--- PROBLEM DESCRIPTION ---
Needed from the data below: all lines that contain the word "Blutdruckmessgeräte".

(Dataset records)
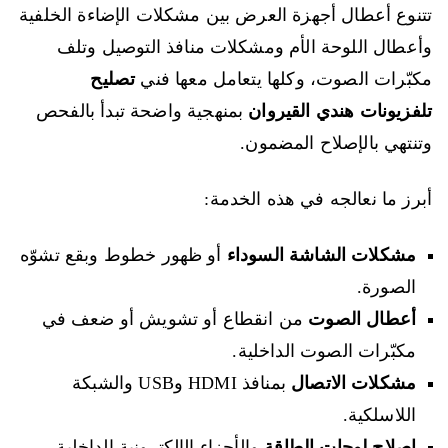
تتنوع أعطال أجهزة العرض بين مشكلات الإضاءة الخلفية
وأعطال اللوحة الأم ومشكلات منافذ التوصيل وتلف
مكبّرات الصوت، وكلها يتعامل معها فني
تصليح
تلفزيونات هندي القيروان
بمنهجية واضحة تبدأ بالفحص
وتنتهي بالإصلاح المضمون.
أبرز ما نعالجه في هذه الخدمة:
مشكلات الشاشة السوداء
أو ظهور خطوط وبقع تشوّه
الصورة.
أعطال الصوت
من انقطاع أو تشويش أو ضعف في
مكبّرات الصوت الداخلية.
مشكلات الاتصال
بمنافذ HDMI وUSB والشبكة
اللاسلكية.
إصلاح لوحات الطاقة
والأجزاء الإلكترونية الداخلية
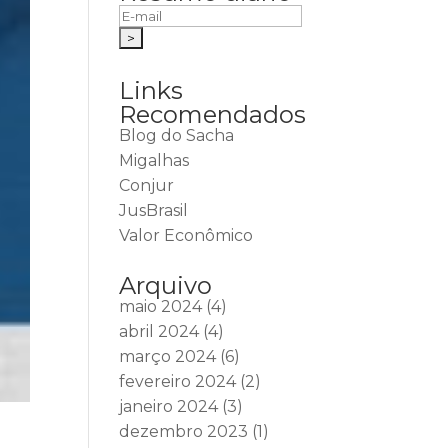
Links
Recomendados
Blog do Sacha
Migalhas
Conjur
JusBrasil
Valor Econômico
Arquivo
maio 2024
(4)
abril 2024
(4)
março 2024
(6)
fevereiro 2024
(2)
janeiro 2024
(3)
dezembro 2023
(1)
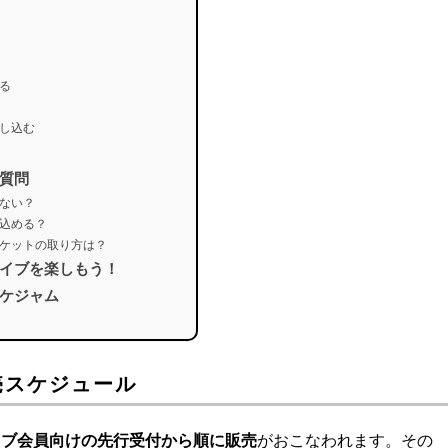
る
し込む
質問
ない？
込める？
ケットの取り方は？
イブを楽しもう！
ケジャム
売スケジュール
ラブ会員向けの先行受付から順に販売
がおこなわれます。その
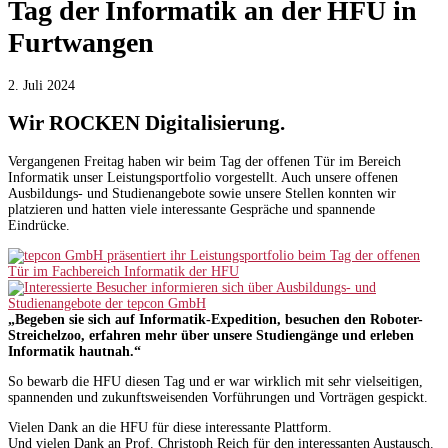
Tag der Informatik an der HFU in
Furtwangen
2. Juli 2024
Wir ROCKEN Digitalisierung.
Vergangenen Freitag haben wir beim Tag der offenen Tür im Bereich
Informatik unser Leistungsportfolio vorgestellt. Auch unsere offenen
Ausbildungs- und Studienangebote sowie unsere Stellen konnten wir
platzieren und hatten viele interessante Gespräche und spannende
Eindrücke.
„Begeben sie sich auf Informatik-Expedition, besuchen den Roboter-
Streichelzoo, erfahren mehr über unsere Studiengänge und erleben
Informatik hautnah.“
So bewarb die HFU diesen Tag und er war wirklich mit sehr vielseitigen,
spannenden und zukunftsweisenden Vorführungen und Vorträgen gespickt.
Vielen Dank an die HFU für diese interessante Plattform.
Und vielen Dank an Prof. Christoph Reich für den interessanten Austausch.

---

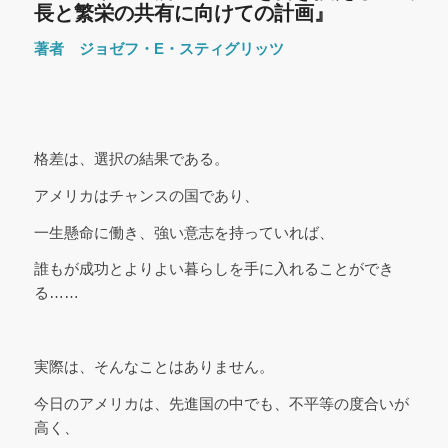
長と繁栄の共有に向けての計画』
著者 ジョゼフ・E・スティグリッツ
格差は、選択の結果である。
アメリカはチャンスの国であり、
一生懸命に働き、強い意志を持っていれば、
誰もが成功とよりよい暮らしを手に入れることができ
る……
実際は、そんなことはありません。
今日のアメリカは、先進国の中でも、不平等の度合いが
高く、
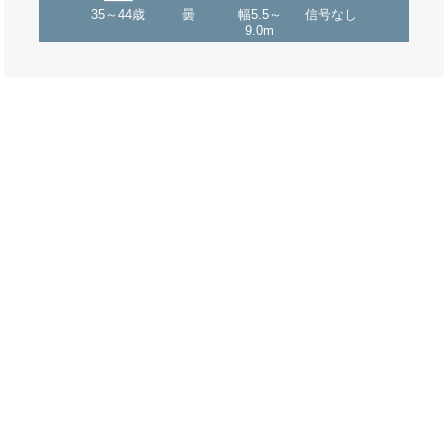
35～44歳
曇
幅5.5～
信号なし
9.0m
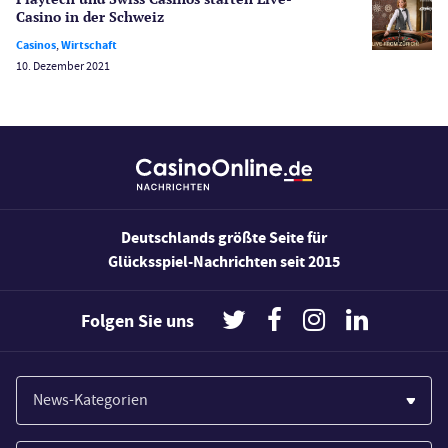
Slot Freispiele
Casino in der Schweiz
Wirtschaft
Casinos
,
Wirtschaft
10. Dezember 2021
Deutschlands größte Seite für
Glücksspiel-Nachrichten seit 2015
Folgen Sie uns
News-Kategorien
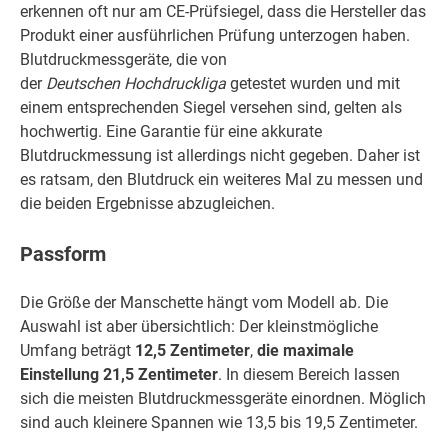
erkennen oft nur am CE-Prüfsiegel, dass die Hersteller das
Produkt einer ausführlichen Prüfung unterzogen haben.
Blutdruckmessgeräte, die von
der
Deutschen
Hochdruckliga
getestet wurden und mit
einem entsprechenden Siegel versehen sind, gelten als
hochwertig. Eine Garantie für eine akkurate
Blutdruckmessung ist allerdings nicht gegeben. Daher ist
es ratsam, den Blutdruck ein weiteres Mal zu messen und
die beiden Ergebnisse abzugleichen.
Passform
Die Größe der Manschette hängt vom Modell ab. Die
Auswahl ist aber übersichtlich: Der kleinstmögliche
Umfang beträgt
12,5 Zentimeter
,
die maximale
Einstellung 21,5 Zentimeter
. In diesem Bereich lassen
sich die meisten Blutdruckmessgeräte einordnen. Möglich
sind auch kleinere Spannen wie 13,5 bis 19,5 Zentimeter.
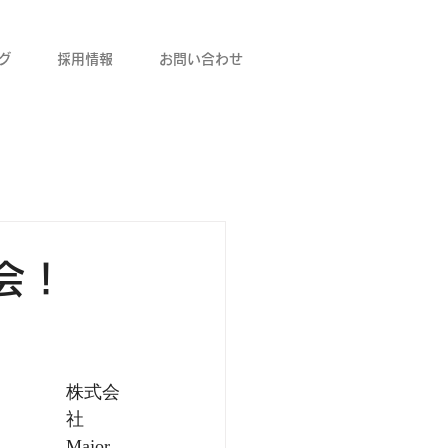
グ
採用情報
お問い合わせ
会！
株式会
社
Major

--- EXERCISE RESPONSE ---
Blutdruckmessgeräte, die von
sich die meisten Blutdruckmessgeräte einordnen. Möglich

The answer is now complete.